● **Aim of the task**
Your reply should repeat all records verbatim and contain no images.

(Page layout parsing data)
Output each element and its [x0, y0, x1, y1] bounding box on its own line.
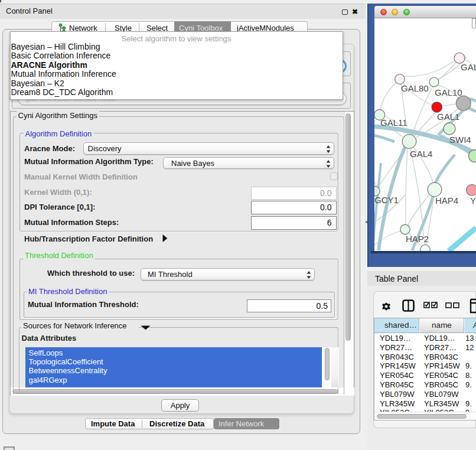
svg-text:HAP4: HAP4 [435, 195, 458, 206]
svg-text:GAL: GAL [461, 62, 476, 72]
svg-text:SWI4: SWI4 [449, 135, 471, 145]
svg-text:GAL10: GAL10 [435, 87, 462, 97]
svg-text:GAL11: GAL11 [380, 118, 407, 128]
svg-text:HAP2: HAP2 [406, 234, 429, 244]
svg-text:GCY1: GCY1 [374, 195, 399, 205]
svg-text:GAL1: GAL1 [437, 112, 459, 122]
svg-text:Y: Y [470, 195, 476, 206]
svg-text:GAL4: GAL4 [410, 149, 432, 159]
svg-text:GAL80: GAL80 [401, 83, 429, 93]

● **Result of this exercise**
Output each element and its [x0, y0, x1, y1] bounding box on its own line.
svg-text:HAP4: HAP4 [435, 195, 458, 206]
svg-text:GAL: GAL [461, 62, 476, 72]
svg-text:SWI4: SWI4 [449, 135, 471, 145]
svg-text:GAL10: GAL10 [435, 87, 462, 97]
svg-text:GAL11: GAL11 [380, 118, 407, 128]
svg-text:HAP2: HAP2 [406, 234, 429, 244]
svg-text:GCY1: GCY1 [374, 195, 399, 205]
svg-text:GAL1: GAL1 [437, 112, 459, 122]
svg-text:Y: Y [470, 195, 476, 206]
svg-text:GAL4: GAL4 [410, 149, 432, 159]
svg-text:GAL80: GAL80 [401, 83, 429, 93]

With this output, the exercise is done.